El Tribunal Constitucional avala pastar en fincas incendiadas

Monte quemado en Ibias./D. ARIENZA
Monte quemado en Ibias. / D. ARIENZA

Desestima el recurso de Podemos contra la nueva Ley de Montes asturiana

Ramón Muñiz
RAMÓN MUÑIZGijón

El Parlamento asturiano, con todos los votos a favor salvo los de Podemos, aprobó este año una reforma de la Ley de Montes largamente demandada por los ganaderos. Hasta entonces, después de todo incendio forestal, el terreno afectado quedaba acotado (esto es, vetado al pastoreo) por un tiempo mínimo de un año y tan largo como fuera necesario para recuperar la vegetación. La presencia de una res en este tipo de fincas ocasionaba una multa para el dueño del animal. Para los conservacionistas, este tipo de política tenían un efecto disuasorio y desalentaban que los ganaderos utilizaran el fuego para limpiar de maleza las fincas.

La reforma aprobada cambió en parte la situación. Ahora solo se acota al pastoreo los terrenos afectados por incendio y que estuvieran catalogados como bosques o montes arbolados. El resto de las terrenos quedaban liberados de esa prohibición. Es decir, se podían seguir aprovechando para alimentar al ganado. Contra esta iniciativa el Ministerio de Medio Ambiente y Podemos interpusieron sendos recursos ante el Tribunal Constitucional. Los magistrados han dado a conocer esta mañana su decisión de desestimar el impulsado por la formación morada.

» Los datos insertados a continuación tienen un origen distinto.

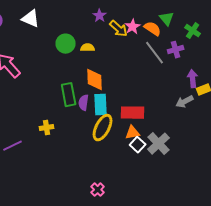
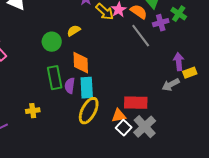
green circle: (66, 44) -> (52, 42), moved
yellow semicircle: (88, 48) -> (74, 31), turned -32
purple cross: (176, 50) -> (161, 23), moved
red rectangle: (133, 113) -> (136, 103), moved

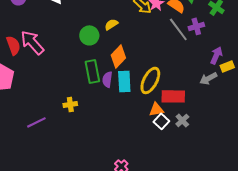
purple cross: (161, 23) -> (196, 26), moved
purple arrow: (179, 62) -> (216, 55), turned 30
orange diamond: (81, 63) -> (118, 56), turned 45
yellow ellipse: (89, 111) -> (150, 80), moved
gray cross: (145, 127) -> (182, 120), size x0.6

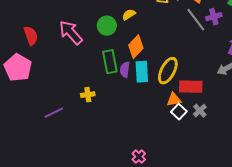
pink arrow: (32, 42) -> (71, 33), moved

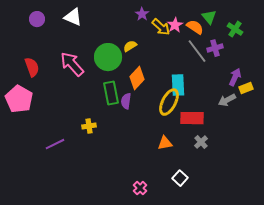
green circle: (107, 26) -> (108, 57), size x1.4
cyan rectangle: (142, 72) -> (178, 85), moved
orange triangle: (174, 100) -> (165, 143), moved
white square: (179, 112) -> (180, 178), moved

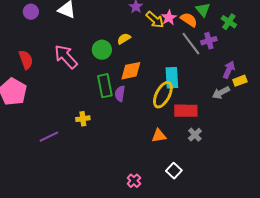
green circle: (108, 57) -> (102, 50), size x0.7
orange diamond: (137, 78) -> (131, 71), turned 35

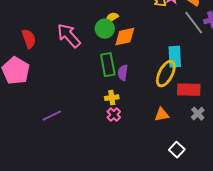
yellow semicircle: (124, 39) -> (112, 18), moved
orange diamond: (131, 71) -> (125, 37), moved
yellow cross: (83, 119) -> (112, 98), moved
pink cross: (134, 181) -> (114, 115), moved

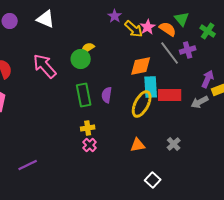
orange diamond: (125, 37) -> (141, 66), moved
purple semicircle: (123, 73) -> (107, 95), moved
red rectangle: (189, 90) -> (170, 95), moved
purple line: (52, 116) -> (28, 165), moved

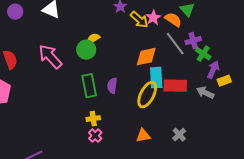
green cross: (208, 31) -> (203, 54), moved
gray arrow: (200, 102) -> (205, 93), turned 54

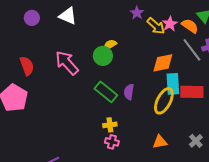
green rectangle: (89, 86) -> (106, 92), turned -40
pink cross: (95, 136) -> (112, 142), turned -32

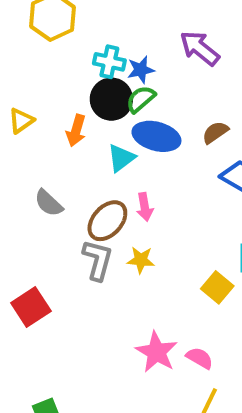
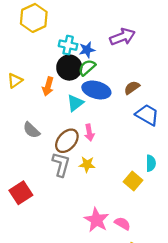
purple arrow: (200, 48) -> (122, 37), turned 120

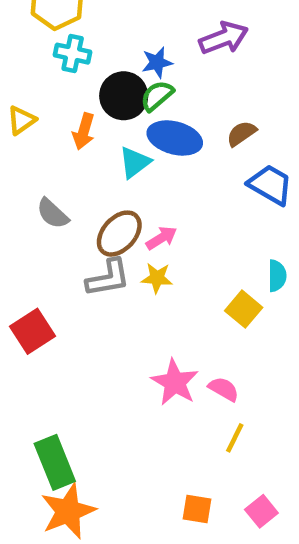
cyan cross: (68, 45) -> (73, 54), moved
pink arrow: (89, 133) -> (161, 238), moved, turned -112
gray L-shape: (61, 164) -> (108, 278), turned 65

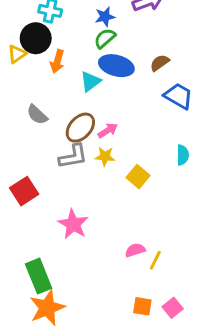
black circle: (124, 96) -> (36, 38), moved
yellow square: (244, 309) -> (138, 177), moved
pink star: (175, 382) -> (73, 224), moved
pink semicircle: (224, 389) -> (135, 250), moved, turned -48
orange square: (197, 509) -> (142, 306), moved

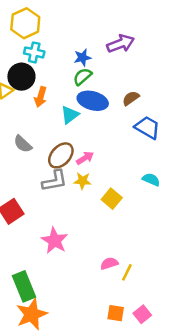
cyan semicircle: (183, 155) -> (151, 180), turned -66

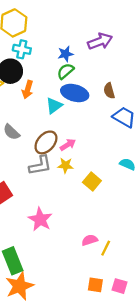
brown semicircle: (131, 98) -> (109, 91), turned -70
pink square: (142, 314) -> (119, 286), turned -35

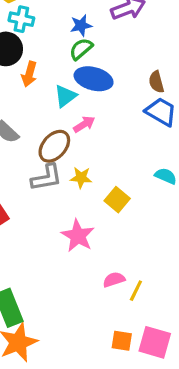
brown semicircle: (109, 91) -> (156, 82), moved
pink arrow: (68, 145) -> (84, 124), moved
pink star: (40, 219) -> (78, 236), moved
pink square: (119, 286) -> (155, 342), size x1.5

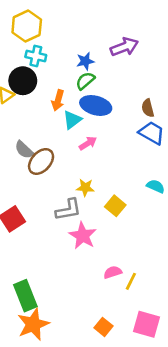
orange arrow: (29, 74) -> (58, 100), moved
brown ellipse: (54, 146) -> (41, 161), moved
gray L-shape: (46, 178) -> (68, 210), moved
orange square: (122, 341) -> (104, 327), moved, turned 30

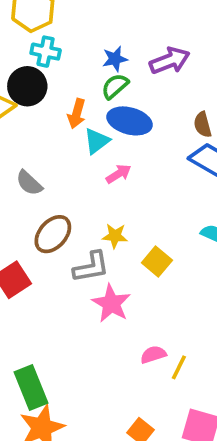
purple arrow: (124, 47) -> (170, 61), moved
brown ellipse: (41, 161) -> (53, 234), moved

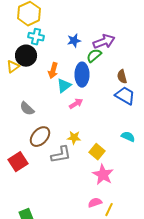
green semicircle: (115, 86) -> (94, 56), moved
blue ellipse: (130, 121) -> (82, 75), turned 75
pink star: (111, 303) -> (103, 175), moved

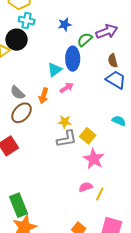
purple arrow: (104, 42) -> (107, 32), moved
orange arrow: (53, 71) -> (44, 96), moved
brown ellipse: (40, 137) -> (22, 113), moved
gray L-shape: (61, 155) -> (67, 139), moved

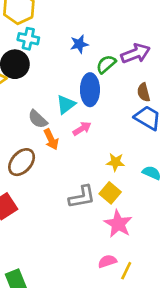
gray semicircle: (18, 93) -> (38, 119), moved
orange arrow: (44, 96) -> (51, 139), turned -42
yellow star: (65, 122) -> (115, 162), moved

Recuerda la sentencia que la reforma no supone pasar de un veto total al pastoreo a una libertad sin condiciones. Subraya que nunca ha existido una prohibición completa de pastar en terrenos incendiados «sino una prohibición temporalmente limitada y de carácter relativo». La nueva situación no supone un giro radical a la situación: «Sigue prohibiendo el pastoreo en los bosques o montes arbolados incendiarios y solo elimina la prohibición temporal con respecto a los demás terrenos forestales». Según una publicación de la Consejería de Medio Rural de 2011, el bosque o monte arbolado en el que se sigue sin permitir pastar tras incendios ocupa «451.000 hectáreas de las 765.000 de superficie forestal, lo que implica el 42,5% de la superficie total de la Comunidad Autónoma». Para los magistrados la reforma tiene por tanto un carácter técnico, que sigue obligando a examinar caso por caso, y «no apreciamos en el presente caso un patente retroceso en el grado de protección» alcanzado anteriormente, como interpretaba Podemos.

La reforma de la ley autonómica se asentaba en un cambio previo de la norma estatal. Ese es el eje sobre el que fundó su recurso el Ministerio de Medio Ambiente. A la espera de que se resuelva esa segunda apelación, la sentencia hoy conocida ya considera que, en efecto, la modificación de la legislación estatal amplió la capacidad de las autonomías para decidir en qué casos extendía o no el acotamiento. Desde esta perspectiva, descarta que la ley asturiana desborde o contraríe a la estatal.